Malware Detection in Executables Using Neural Networks

The detection of malicious software (malware) is an increasingly important cyber security problem for all of society. Single incidences of malware can cause millions of dollars in damage. The current generation of anti-virus and malware detection products typically use a signature-based approach, where a set of manually crafted rules attempt to identify different groups of known malware types. These rules are generally specific and brittle, and usually unable to recognize new malware even if it uses the same functionality.

This approach is insufficient because most environments have unique binaries that will have never been seen before and millions of new malware samples are found every day. The need to develop techniques that can adapt to the rapidly changing malware ecosystem is seemingly a perfect fit for machine learning. Indeed, a number of startups and established cyber-security companies have started building machine learning based systems. These companies typically spend considerable effort in feature engineering and analysis to build high quality systems.
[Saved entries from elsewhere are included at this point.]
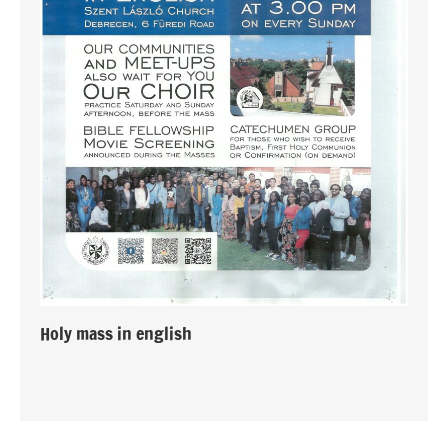
Holy mass in english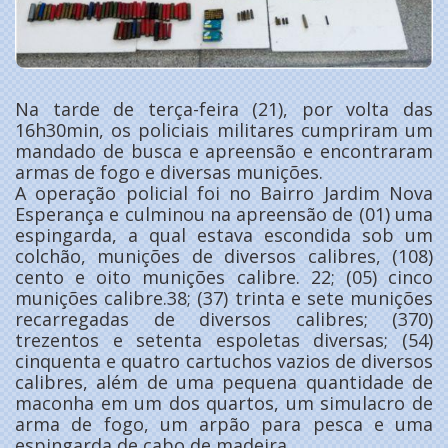
Na tarde de terça-feira (21), por volta das
16h30min, os policiais militares cumpriram um
mandado de busca e apreensão e encontraram
armas de fogo e diversas munições.
A operação policial foi no Bairro Jardim Nova
Esperança e culminou na apreensão de (01) uma
espingarda, a qual estava escondida sob um
colchão, munições de diversos calibres, (108)
cento e oito munições calibre. 22; (05) cinco
munições calibre.38; (37) trinta e sete munições
recarregadas de diversos calibres; (370)
trezentos e setenta espoletas diversas; (54)
cinquenta e quatro cartuchos vazios de diversos
calibres, além de uma pequena quantidade de
maconha em um dos quartos, um simulacro de
arma de fogo, um arpão para pesca e uma
espingarda de cabo de madeira.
But what if we could build an anti-virus system without any feature engineering? That could allow the same system to detect malware across a variety of operating systems and hardware. A new NVIDIA Developer blog post demonstrates a significant step towards this goal made by research completed by NVIDIA Applied Deep Learning Research in collaboration the Laboratory for Physical Sciences, Booz Allen Hamilton and the University of Maryland Baltimore County.

Architecture of the malware detection network.

The paper introduces an artificial neural network trained to differentiate between benign and malicious Windows executable files with only the raw byte sequence of the executable as input. This approach has several practical advantages:

  • No hand-crafted features or knowledge of the compiler used are required. This means the trained model is generalizable and robust to natural variations in malware.
  • The computational complexity is linearly dependent on the sequence length (binary size), which means inference is fast and scalable to very large files.
  • Important sub-regions of the binary can be identified for forensic analysis.
  • This approach is also adaptable to new file formats, compilers and instruction set architectures—all it needs is training data.